» Directions for this task
No line before the one holding "オンラインショップ (319, 2396)" is wanted; restate word for word that line and all lines after it to the end of the entries, excluding pictures.

** Opening Entries shown block **

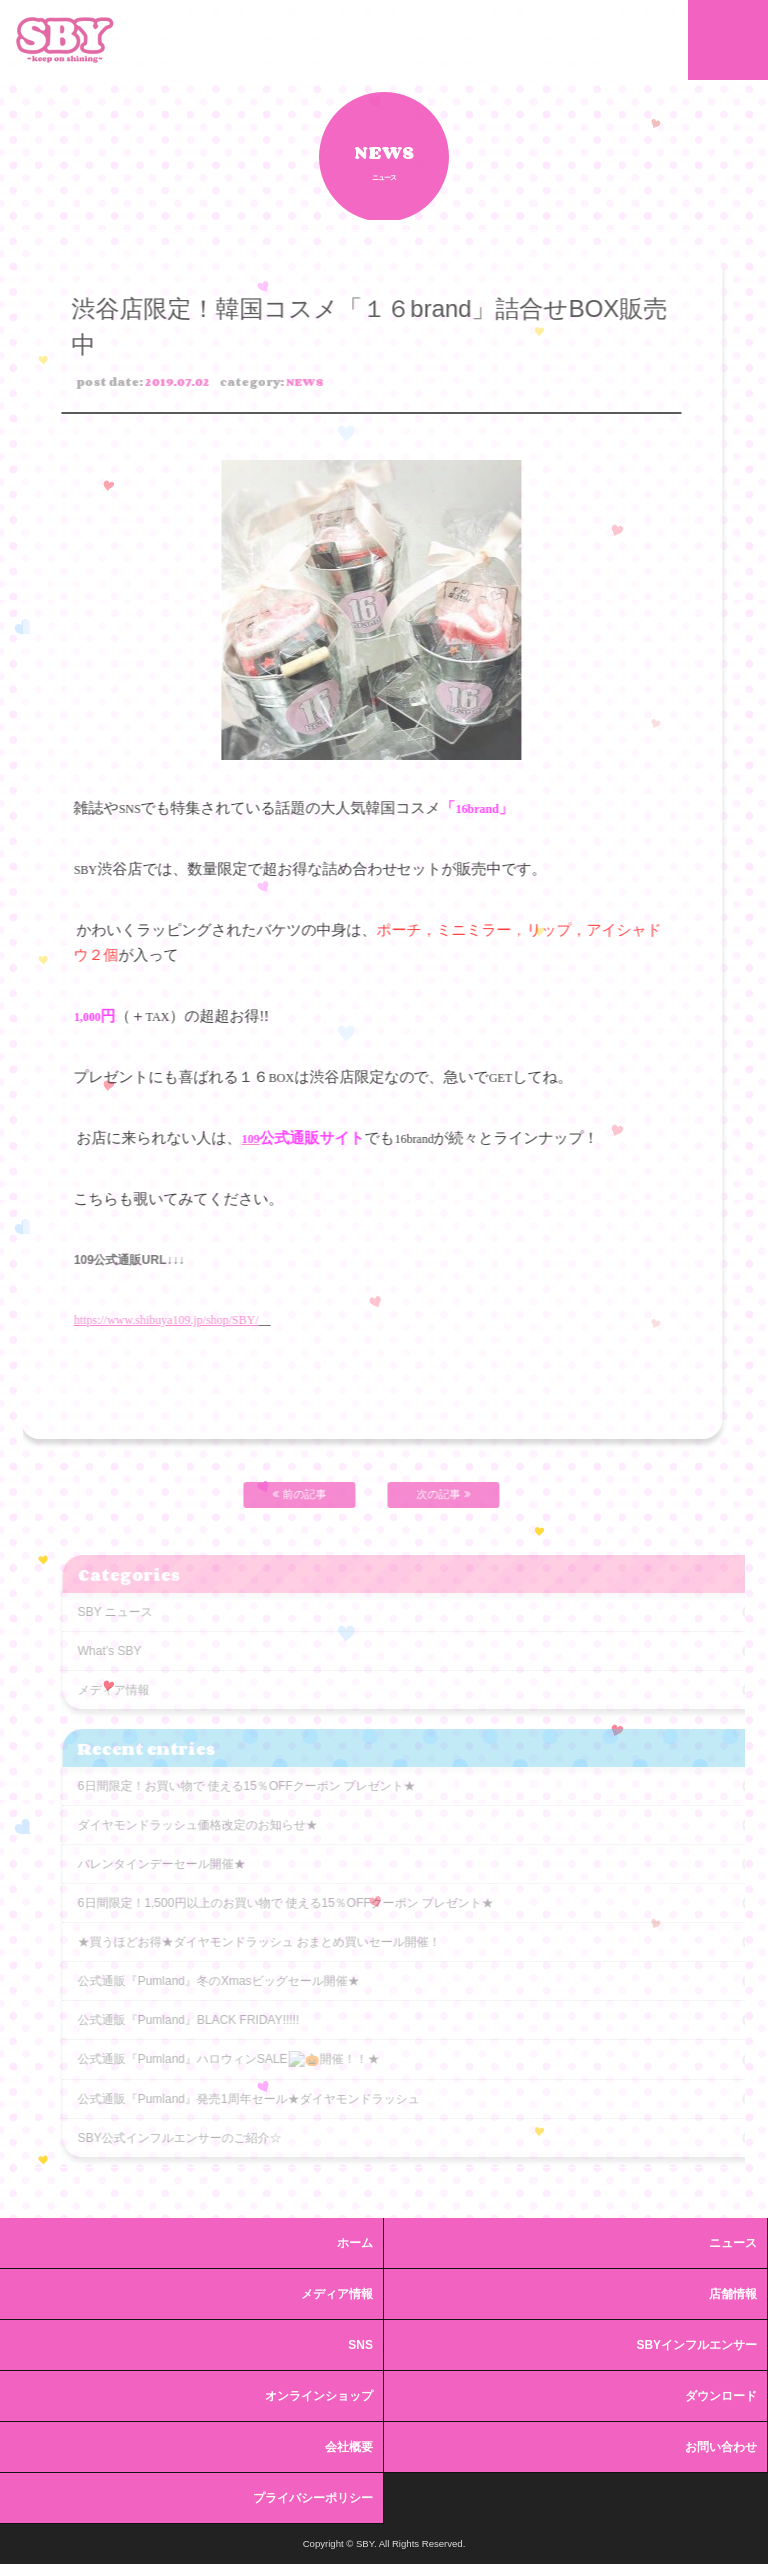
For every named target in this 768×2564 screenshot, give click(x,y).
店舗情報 (733, 2294)
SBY (65, 40)
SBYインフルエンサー (696, 2345)
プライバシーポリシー (313, 2498)
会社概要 (349, 2447)
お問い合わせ (721, 2447)
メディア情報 (337, 2294)
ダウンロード (721, 2396)
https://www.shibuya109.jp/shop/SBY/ (139, 1320)
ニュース (733, 2243)
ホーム (355, 2243)
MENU (728, 40)
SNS (360, 2345)
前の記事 (272, 1494)
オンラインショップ (319, 2396)
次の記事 (416, 1494)
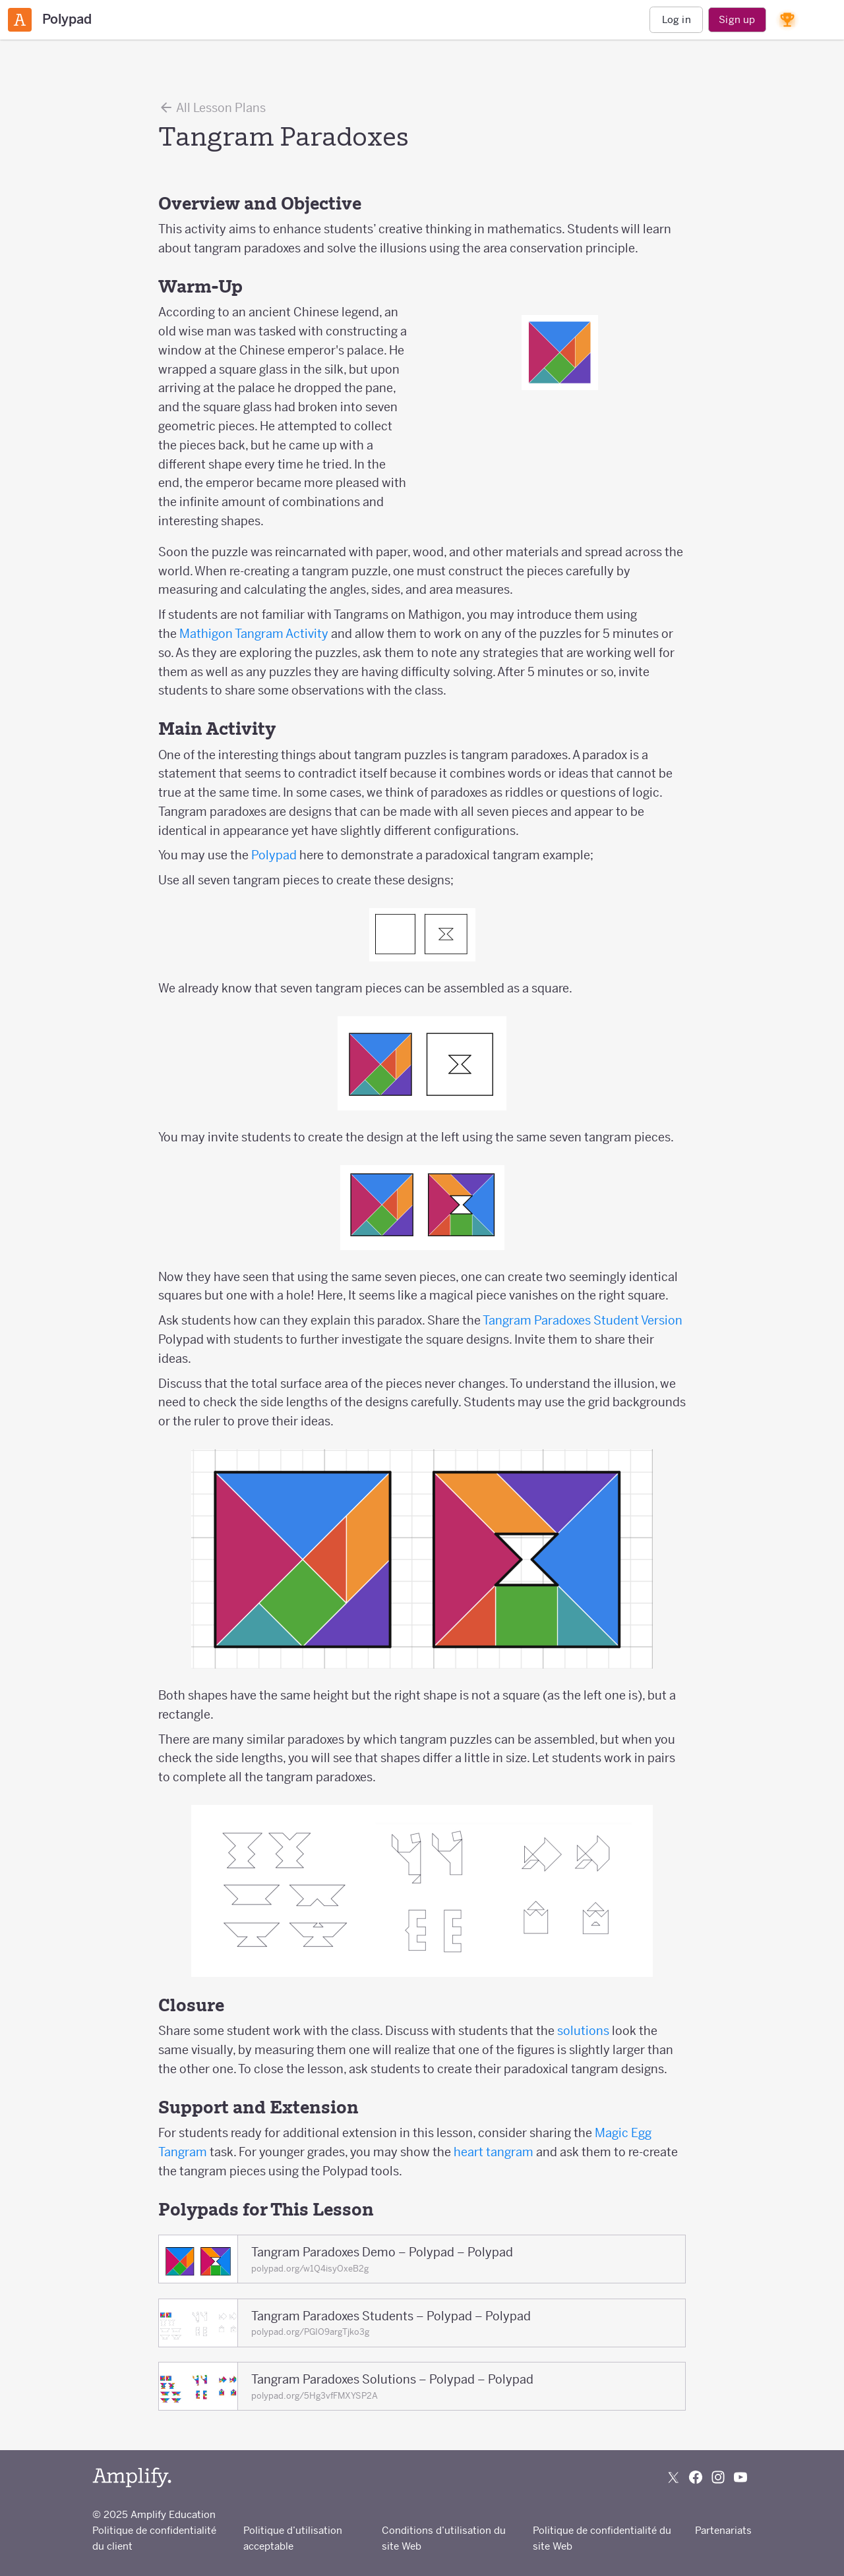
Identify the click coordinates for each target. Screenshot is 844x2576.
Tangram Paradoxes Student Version (582, 1320)
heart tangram (495, 2152)
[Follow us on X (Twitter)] (673, 2477)
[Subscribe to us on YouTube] (740, 2477)
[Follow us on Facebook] (695, 2477)
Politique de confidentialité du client (154, 2538)
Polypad (274, 855)
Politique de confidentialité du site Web (602, 2538)
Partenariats (723, 2530)
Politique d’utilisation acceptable (292, 2538)
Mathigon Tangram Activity (253, 633)
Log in (676, 19)
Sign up (737, 19)
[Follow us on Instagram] (718, 2477)
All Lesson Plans (212, 107)
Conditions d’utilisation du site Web (444, 2538)
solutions (583, 2030)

** Closing Entries shown block **

» Solution to the problem
オンラインショップ (319, 2396)
次の記事 (416, 1494)
Identify the click coordinates for each target. Screenshot is 844x2576.
Tangram Paradoxes Student Version (582, 1320)
heart tangram (495, 2152)
[Follow us on X (Twitter)] (673, 2477)
[Subscribe to us on YouTube] (740, 2477)
[Follow us on Facebook] (695, 2477)
Politique de confidentialité du client (154, 2538)
Polypad (274, 855)
Politique de confidentialité du site Web (602, 2538)
Partenariats (723, 2530)
Politique d’utilisation acceptable (292, 2538)
Mathigon Tangram Activity (253, 633)
Log in (676, 19)
Sign up (737, 19)
[Follow us on Instagram] (718, 2477)
All Lesson Plans (212, 107)
Conditions d’utilisation du site Web (444, 2538)
solutions (583, 2030)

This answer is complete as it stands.